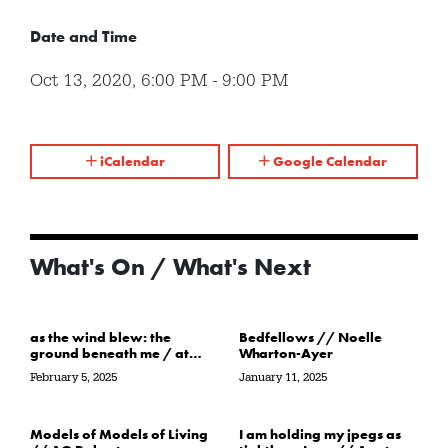
Date and Time
Oct 13, 2020
,
6:00 PM
-
9:00 PM
iCalendar
Google Calendar
What's On / What's Next
as the wind blew: the
Bedfellows // Noelle
ground beneath me / at
Wharton-Ayer
the water’s edge / in its
February 5, 2025
January 11, 2025
path // Sarah Crawley
Models of Models of Living
I am holding my jpegs as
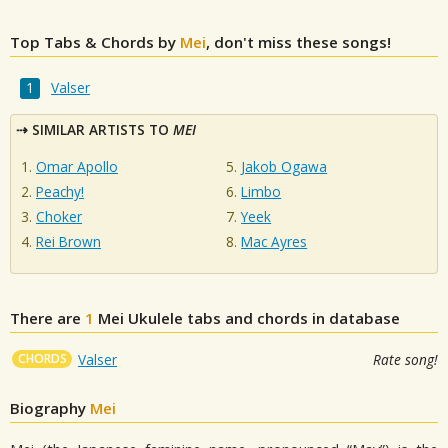
Top Tabs & Chords by
Mei
, don't miss these songs!
Valser
SIMILAR ARTISTS TO
MEI
Omar Apollo
Jakob Ogawa
Peachy!
Limbo
Choker
Yeek
Rei Brown
Mac Ayres
There are
1
Mei
Ukulele tabs and chords in database
CHORDS
Valser
Rate song!
Biography
Mei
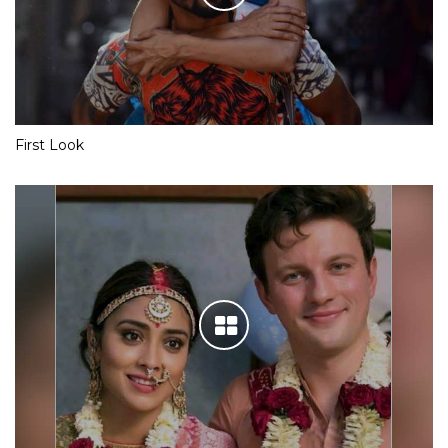
First Look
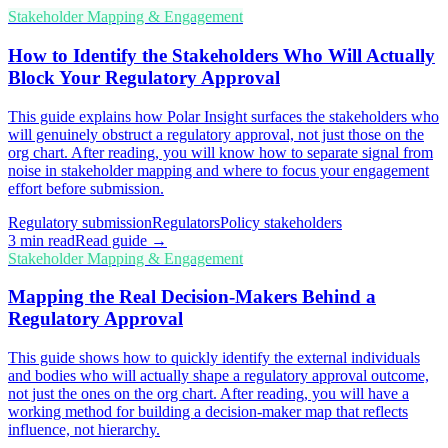
Stakeholder Mapping & Engagement
How to Identify the Stakeholders Who Will Actually
Block Your Regulatory Approval
This guide explains how Polar Insight surfaces the stakeholders who
will genuinely obstruct a regulatory approval, not just those on the
org chart. After reading, you will know how to separate signal from
noise in stakeholder mapping and where to focus your engagement
effort before submission.
Regulatory submission
Regulators
Policy stakeholders
3
min read
Read guide →
Stakeholder Mapping & Engagement
Mapping the Real Decision-Makers Behind a
Regulatory Approval
This guide shows how to quickly identify the external individuals
and bodies who will actually shape a regulatory approval outcome,
not just the ones on the org chart. After reading, you will have a
working method for building a decision-maker map that reflects
influence, not hierarchy.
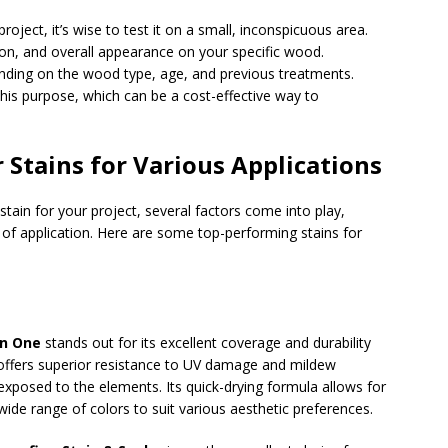
roject, it’s wise to test it on a small, inconspicuous area.
ion, and overall appearance on your specific wood.
nding on the wood type, age, and previous treatments.
his purpose, which can be a cost-effective way to
 Stains for Various Applications
stain for your project, several factors come into play,
se of application. Here are some top-performing stains for
in One
stands out for its excellent coverage and durability
offers superior resistance to UV damage and mildew
s exposed to the elements. Its quick-drying formula allows for
wide range of colors to suit various aesthetic preferences.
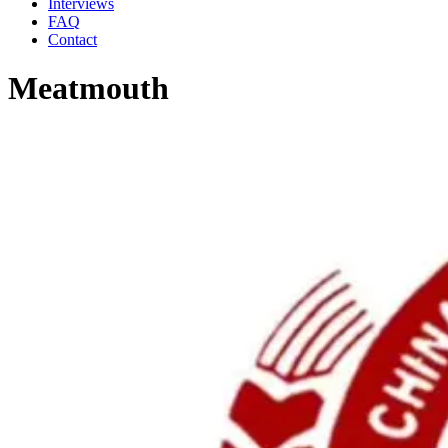
Interviews
FAQ
Contact
Meatmouth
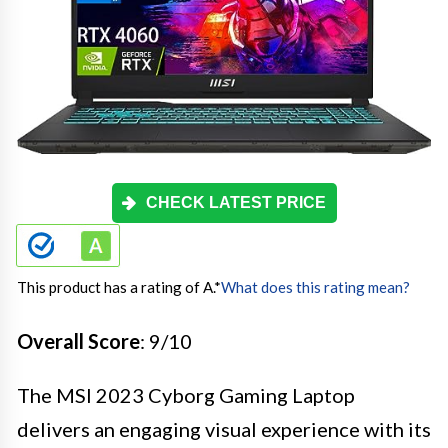
CHECK LATEST PRICE
This product has a rating of A.
*
What does this rating mean?
Overall Score
: 9/10
The MSI 2023 Cyborg Gaming Laptop
delivers an engaging visual experience with its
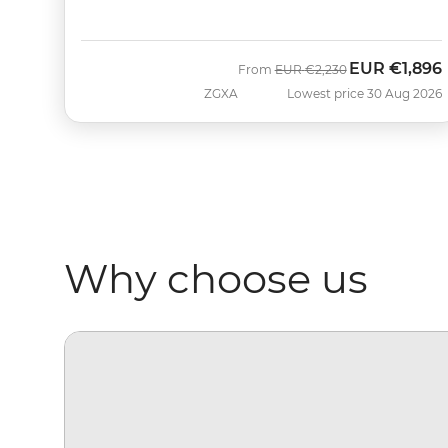
EUR
€1,896
Was
Now
From
EUR
€2,230
ZGXA
Lowest price 30 Aug 2026
Why choose us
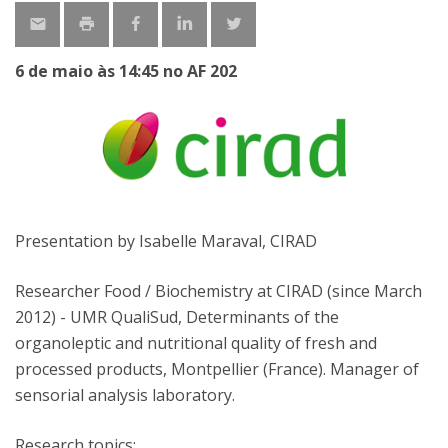
6 de maio às 14:45 no AF 202
Presentation by Isabelle Maraval, CIRAD
Researcher Food / Biochemistry at CIRAD (since March
2012) - UMR QualiSud, Determinants of the
organoleptic and nutritional quality of fresh and
processed products, Montpellier (France). Manager of
sensorial analysis laboratory.
Research topics:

::::::::

What needs to be done - For the entries shown above, give the number of lines that include the word "reading", without any other text.

Completed exercise - 2